Randall Karl Morck (born 1956) is a Canadian economist. He holds the Stephen A. Jarislowsky Distinguished Chair in Finance and a Distinguished University Professorship at the University of Alberta's Alberta School of Business.

==Early life and education==
Morck was born in 1956. Morck graduated summa cum laude in applied mathematics and economics from Yale in 1979, and earned his PhD from Harvard University in 1986.

==Career==
Upon completing his PhD, Morck joined the faculty at the University of Alberta in July 1986 as an assistant professor. In 1992, Morck was granted the Stephen A. Jarislowsky Distinguished Chair in Finance. and received the University of Alberta's highest academic honour, a University Professorship. He also served as Visiting Professor of Economics at Harvard, Mackenzie-king Visiting Chair at Harvard, and Sloan Visiting Professor at Yale. In 2011, Morck received the Bank of Canada's 2011 Fellowship Award as his research "is highly relevant to the Bank’s work in monetary policy and financial stability."
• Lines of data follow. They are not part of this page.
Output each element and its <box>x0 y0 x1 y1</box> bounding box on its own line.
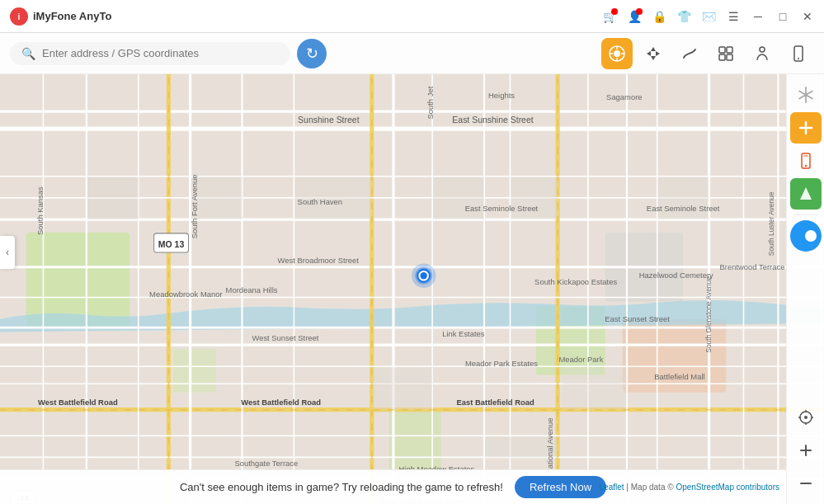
close-button[interactable]: ✕ <box>796 5 819 28</box>
phone-icon-button[interactable] <box>790 145 822 177</box>
zoom-out-button[interactable] <box>790 468 822 499</box>
location-mode-button[interactable] <box>601 38 633 69</box>
svg-text:South Fort Avenue: South Fort Avenue <box>190 174 199 238</box>
svg-text:South Haven: South Haven <box>298 197 342 206</box>
svg-point-12 <box>760 47 765 52</box>
svg-rect-65 <box>658 177 709 219</box>
searchbar: 🔍 ↻ <box>0 33 824 74</box>
maximize-button[interactable]: □ <box>771 5 794 28</box>
svg-text:Hazelwood Cemetery: Hazelwood Cemetery <box>639 271 713 280</box>
svg-point-14 <box>798 58 799 59</box>
app-title: iMyFone AnyTo <box>33 10 111 22</box>
svg-rect-16 <box>26 233 129 327</box>
add-favorite-button[interactable] <box>790 112 822 144</box>
svg-text:East Seminole Street: East Seminole Street <box>465 204 539 213</box>
svg-text:East Battlefield Road: East Battlefield Road <box>457 398 534 407</box>
svg-point-3 <box>614 50 620 57</box>
cart-icon[interactable]: 🛒 <box>598 5 621 28</box>
search-icon: 🔍 <box>21 47 35 60</box>
right-panel <box>786 74 824 504</box>
osm-link[interactable]: OpenStreetMap contributors <box>676 483 779 492</box>
svg-text:South Kickapoo Estates: South Kickapoo Estates <box>534 277 617 286</box>
svg-text:East Seminole Street: East Seminole Street <box>647 204 720 213</box>
toolbar-right <box>601 38 814 69</box>
svg-rect-19 <box>389 410 441 470</box>
svg-rect-63 <box>433 177 484 219</box>
map[interactable]: MO 13 164 Sunshine Street East Sunshine … <box>0 74 824 504</box>
map-attribution: Leaflet | Map data © OpenStreetMap contr… <box>600 483 779 492</box>
refresh-now-button[interactable]: Refresh Now <box>515 476 606 498</box>
toggle-button[interactable] <box>790 220 822 252</box>
svg-text:East Sunshine Street: East Sunshine Street <box>452 115 533 125</box>
svg-rect-64 <box>511 177 558 219</box>
panel-divider <box>793 214 818 215</box>
svg-rect-134 <box>805 445 807 456</box>
person-icon-button[interactable] <box>746 38 778 69</box>
svg-rect-9 <box>727 47 732 53</box>
svg-text:West Battlefield Road: West Battlefield Road <box>241 398 321 407</box>
app-logo: i iMyFone AnyTo <box>0 7 121 26</box>
svg-text:Southgate Terrace: Southgate Terrace <box>234 459 298 468</box>
menu-icon[interactable]: ☰ <box>722 5 745 28</box>
svg-text:West Battlefield Road: West Battlefield Road <box>38 398 118 407</box>
logo-icon: i <box>10 7 28 26</box>
svg-text:i: i <box>18 12 21 21</box>
svg-rect-59 <box>87 177 139 198</box>
shirt-icon[interactable]: 👕 <box>672 5 695 28</box>
svg-text:Meador Park: Meador Park <box>558 355 603 364</box>
pokemon-go-icon-button[interactable] <box>790 178 822 210</box>
svg-rect-11 <box>727 54 732 60</box>
freeze-icon-button[interactable] <box>790 79 822 111</box>
svg-text:South Glenstone Avenue: South Glenstone Avenue <box>704 276 713 353</box>
svg-text:Heights: Heights <box>488 91 515 100</box>
user-badge <box>636 8 643 15</box>
sidebar-toggle-button[interactable]: ‹ <box>0 236 15 269</box>
svg-text:Link Estates: Link Estates <box>442 329 485 338</box>
svg-text:MO 13: MO 13 <box>158 240 185 249</box>
svg-point-118 <box>804 93 808 97</box>
svg-rect-20 <box>173 349 216 392</box>
minimize-button[interactable]: ─ <box>746 5 770 28</box>
search-input[interactable] <box>42 47 279 59</box>
svg-rect-66 <box>373 367 432 409</box>
svg-text:Meador Park Estates: Meador Park Estates <box>465 359 538 368</box>
svg-rect-8 <box>719 47 725 53</box>
svg-rect-60 <box>87 199 139 219</box>
leaflet-link[interactable]: Leaflet <box>600 483 624 492</box>
svg-rect-10 <box>719 54 725 60</box>
multi-spot-button[interactable] <box>710 38 742 69</box>
svg-point-122 <box>804 165 806 167</box>
svg-point-117 <box>420 272 426 279</box>
search-input-wrap: 🔍 <box>10 42 290 65</box>
lock-icon[interactable]: 🔒 <box>647 5 671 28</box>
title-actions: 🛒 👤 🔒 👕 ✉️ ☰ ─ □ ✕ <box>598 5 824 28</box>
move-mode-button[interactable] <box>638 38 669 69</box>
cart-badge <box>611 8 618 15</box>
zoom-in-button[interactable] <box>790 435 822 466</box>
svg-text:South Jet: South Jet <box>426 86 435 119</box>
svg-text:Mordeana Hills: Mordeana Hills <box>226 285 278 294</box>
bottom-notification-bar: Can't see enough items in game? Try relo… <box>0 469 786 504</box>
user-icon[interactable]: 👤 <box>623 5 646 28</box>
svg-text:Battlefield Mall: Battlefield Mall <box>654 372 704 381</box>
refresh-direction-button[interactable]: ↻ <box>297 39 327 68</box>
notification-message: Can't see enough items in game? Try relo… <box>180 481 503 493</box>
svg-point-128 <box>804 416 808 419</box>
mail-icon[interactable]: ✉️ <box>697 5 720 28</box>
svg-rect-135 <box>800 483 812 484</box>
svg-text:Meadowbrook Manor: Meadowbrook Manor <box>149 290 223 299</box>
svg-text:Brentwood Terrace: Brentwood Terrace <box>720 262 785 271</box>
svg-text:South Luster Avenue: South Luster Avenue <box>767 191 775 256</box>
svg-text:South Kansas: South Kansas <box>35 186 45 235</box>
svg-text:West Broadmoor Street: West Broadmoor Street <box>278 256 360 265</box>
svg-text:West Sunset Street: West Sunset Street <box>252 333 318 342</box>
route-mode-button[interactable] <box>674 38 705 69</box>
svg-point-126 <box>805 230 817 242</box>
titlebar: i iMyFone AnyTo 🛒 👤 🔒 👕 ✉️ ☰ ─ □ ✕ <box>0 0 824 33</box>
svg-marker-124 <box>800 187 812 200</box>
svg-text:East Sunset Street: East Sunset Street <box>605 314 670 323</box>
crosshair-button[interactable] <box>790 402 822 433</box>
device-icon-button[interactable] <box>783 38 814 69</box>
svg-rect-68 <box>563 367 627 409</box>
svg-text:Sagamore: Sagamore <box>606 92 642 101</box>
Morck studies corporate governance, the functioning of financial markets and institutions, and world financial history. Morck edited History of Corporate Governance around the World published in 2005 by the National Bureau of Economic Research and the University of Chicago Press. Later, he helped the University of Alberta launch its master of financial management program in Shenzhen, China.